Dans un communiqué, la mission a indiqué qu'il existe un « « , un fait qui « génère la méfiance dans la société et porte atteinte à la légitimité du processus ».
Le renouvellement des membres de la Cour suprême de justice est l'un des processus les plus attendus par les Guatémaltèques, car ces nominations contestent non seulement le contrôle des plus hauts niveaux de justice dans ce pays d'Amérique centrale, mais aussi le pouvoir de prendre des décisions politiques. puissant.
Tel a été le cas des récentes élections présidentielles, qui ont été soumises au contrôle de la Cour suprême de justice et qui, à ce jour, continuent d'être résolues.
Une autre organisation qui surveille le processus d'élection des magistrats au Guatemala est le PEI-GT, un groupe d'experts internationaux qui supervisera la sélection desdits tribunaux, mais qui exprime déjà ses inquiétudes quant à la lenteur du processus.
« La Commission appelle à ce que le principe de l'indépendance judiciaire prévale sur les intérêts particuliers au service du peuple guatémaltèque », ont-ils déclaré.
Ce n'est pas la première fois que le Guatemala retarde l'élection des juges aux plus hauts niveaux de la Cour suprême.
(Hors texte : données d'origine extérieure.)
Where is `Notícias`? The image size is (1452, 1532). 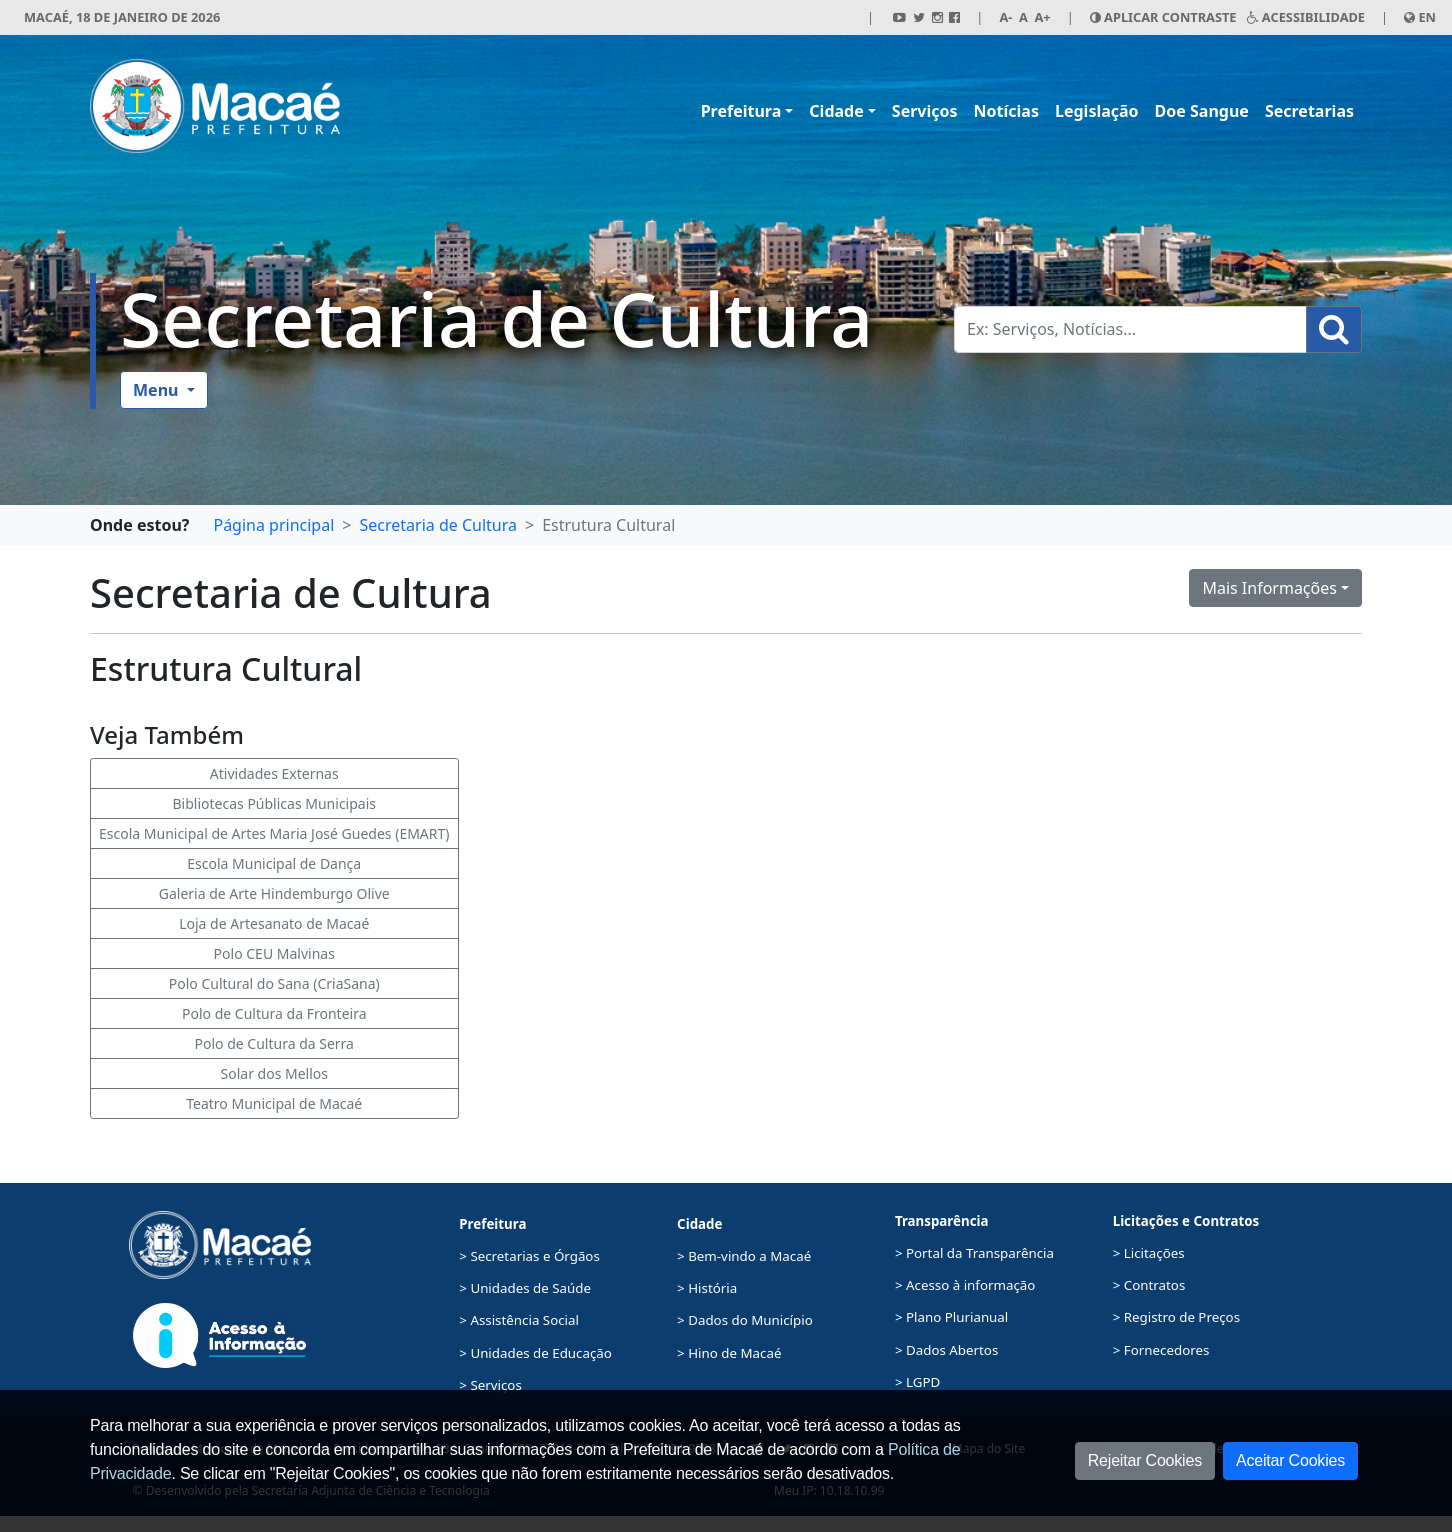 Notícias is located at coordinates (1006, 111).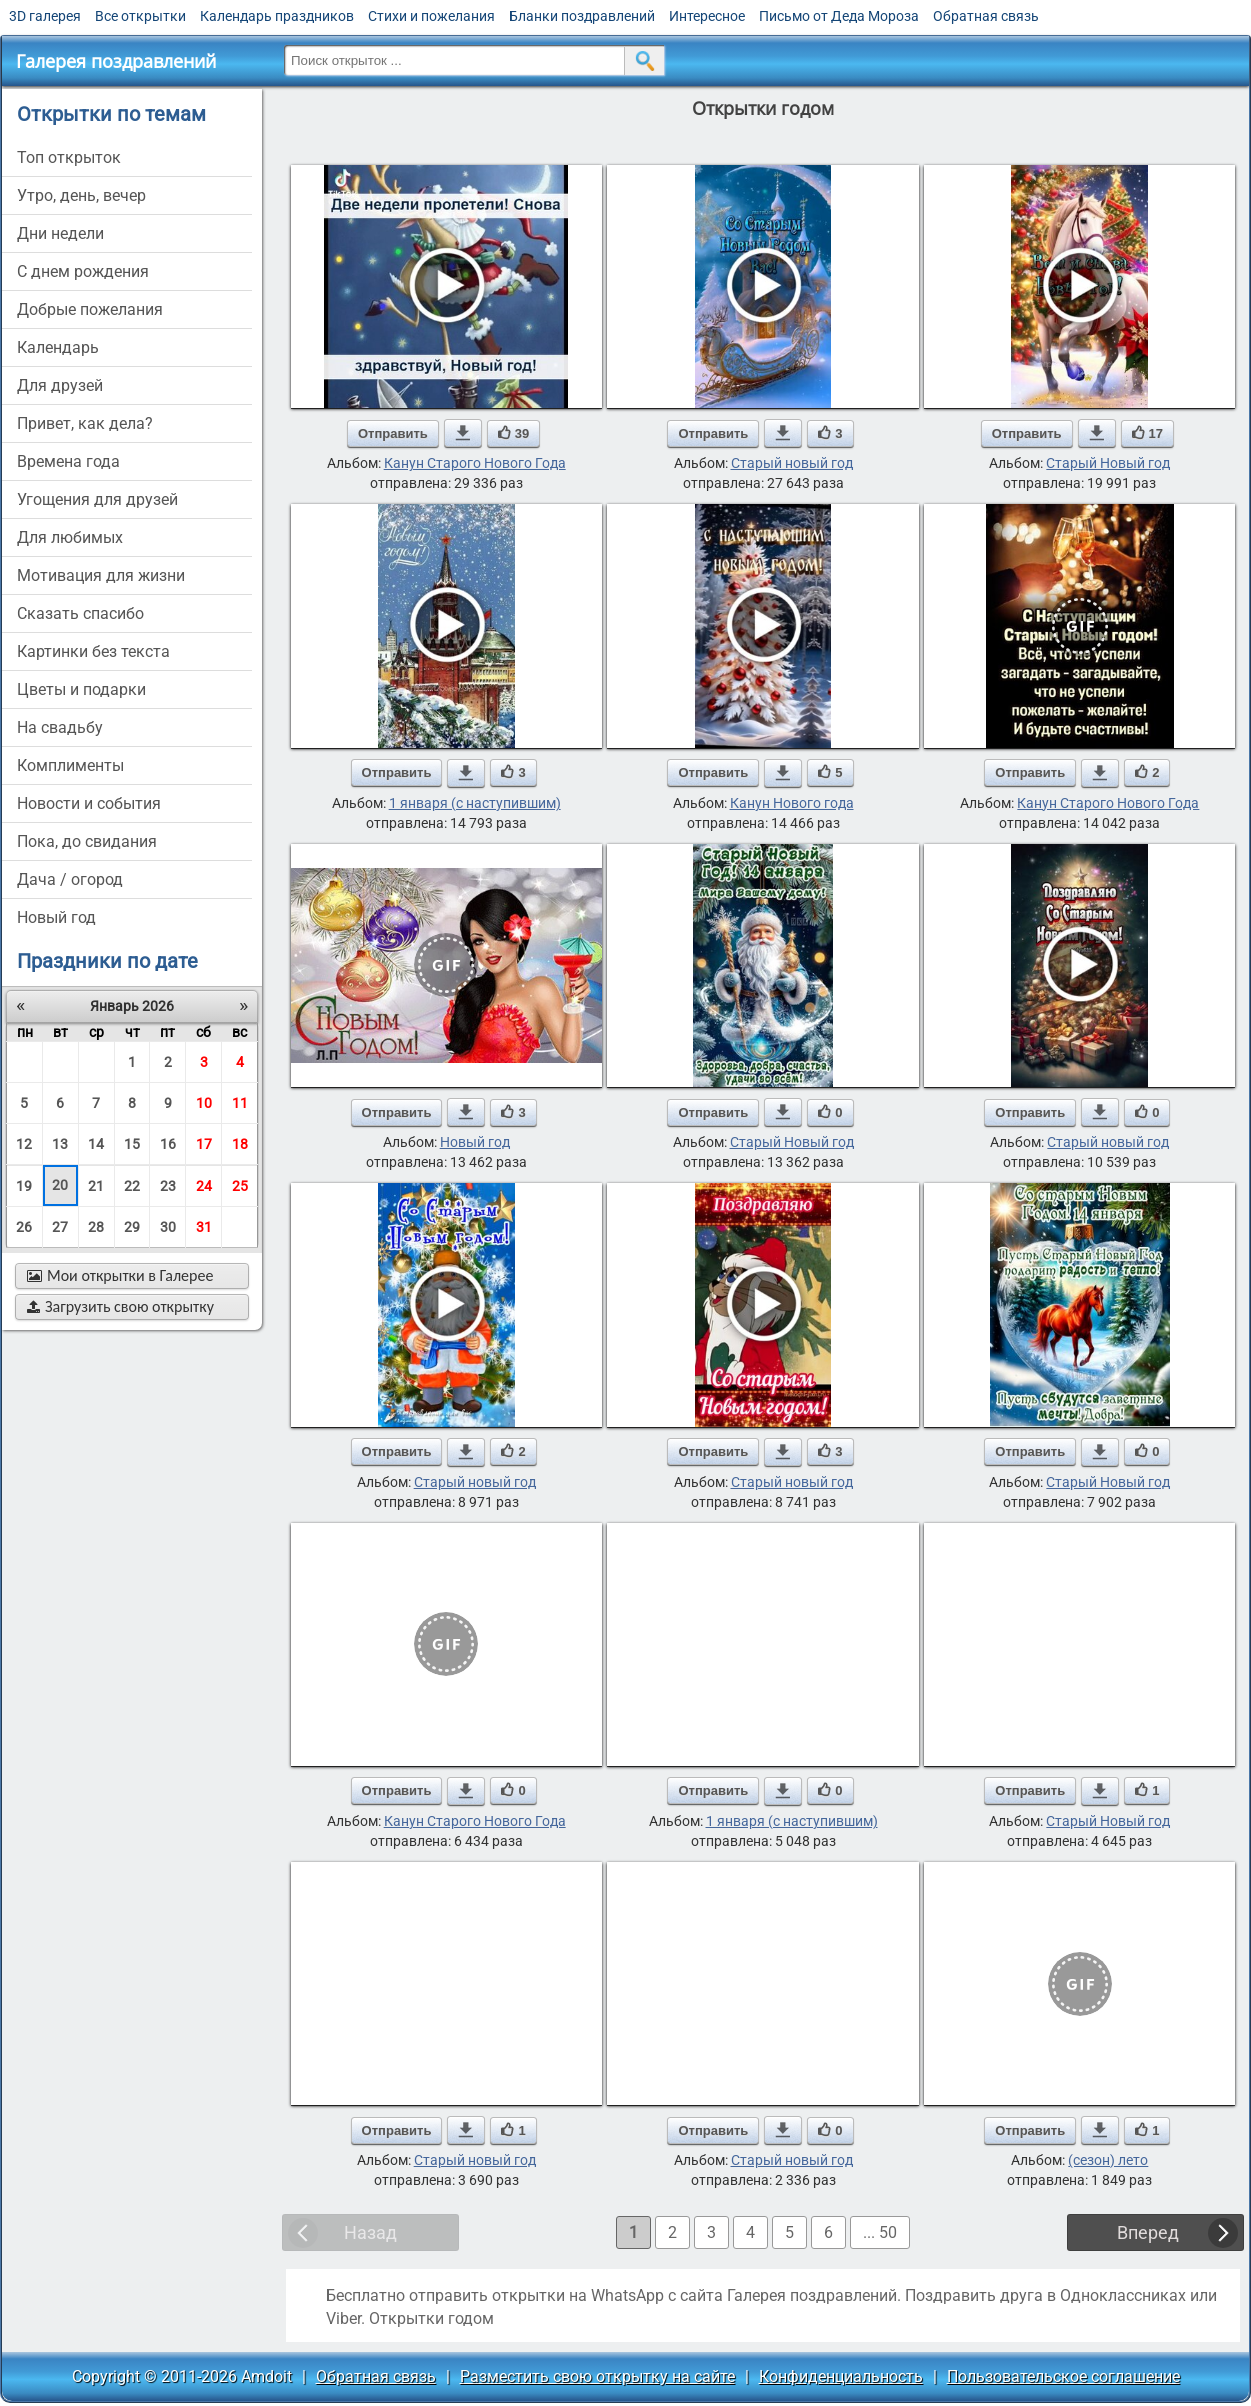  Describe the element at coordinates (841, 2376) in the screenshot. I see `Конфиденциальность` at that location.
Les juges élus en novembre 2023 doivent abandonner leurs fonctions en octobre de cette année après que l'ancienne Cour ait servi quatre ans de plus que sa durée correspondante, en raison du retard du Congrès guatémaltèque dans le choix de leurs remplaçants.
Ce précédent est quelque chose que craint le gouvernement Arévalo, dont contre non seulement son parti, mais aussi le processus électoral qui l'a rendu vainqueur.
À trois reprises, le ministère public a perquisitionné le siège du Tribunal électoral suprême pour vérifier s'il y avait eu des irrégularités dans les élections qui ont permis à Arévalo de remporter la présidence du Guatemala au deuxième tour, bien qu'il ne figurait pas parmi les candidats. candidats ayant la plus grande intention de voter pour occuper le siège présidentiel.
De plus, les désaccords entre lui et la chef du parquet, Consuelo Porras, ne cessent pas. Porras a demandé à la Cour Constitutionnelle l'autorisation d'enquêter sur Arévalo, malgré sa position ; et lui, avenant pour la retirer de la tête de l'entité fiscale.
« Estamos en la víspera de una importante batalla jurídica, pero sobre todo una batalla política en la que el pueblo, en el marco de la Constitución, se enfrentará a los grupos que en este momento controlan el aparato judicial », expresó Arévalo recientemente en conferencia de presse.
En 2019, la Commission internationale contre l'impunité au Guatemala (CICIG) a annoncé, à la suite d'une enquête, que, au sein des autorités judiciaires de ce pays d'Amérique centrale et dont les commissions de nomination « sont devenues une autre source de cooptation de l’État au Guatemala ».
A ce cadre s'ajoute le Congrès qui, selon l'enquête, à partir de trois partis politiques et de certains opérateurs législatifs d'autres partis, est intervenu « directement » dans le processus de nomination des magistrats en 2014.
Quel devrait être le processus ?
Il existe deux commissions qui, après entretien préalable des candidats, doivent envoyer un qui satisfont aux exigences pour diriger les tribunaux.
À l'heure actuelle, ces commissions sont ouvertes, mais selon l'OEA, les retards sont importants car même si les membres des commissions ont prêté serment il y a quelques semaines, « des questions de fond n'ont pas encore été discutées et les discussions tournent autour de la siège des Commissions ».
Avant septembre, les commissions doivent transmettre la liste des candidats au Congrès, puisque ce sont les législateurs qui ont le dernier mot dans l'élection des magistrats.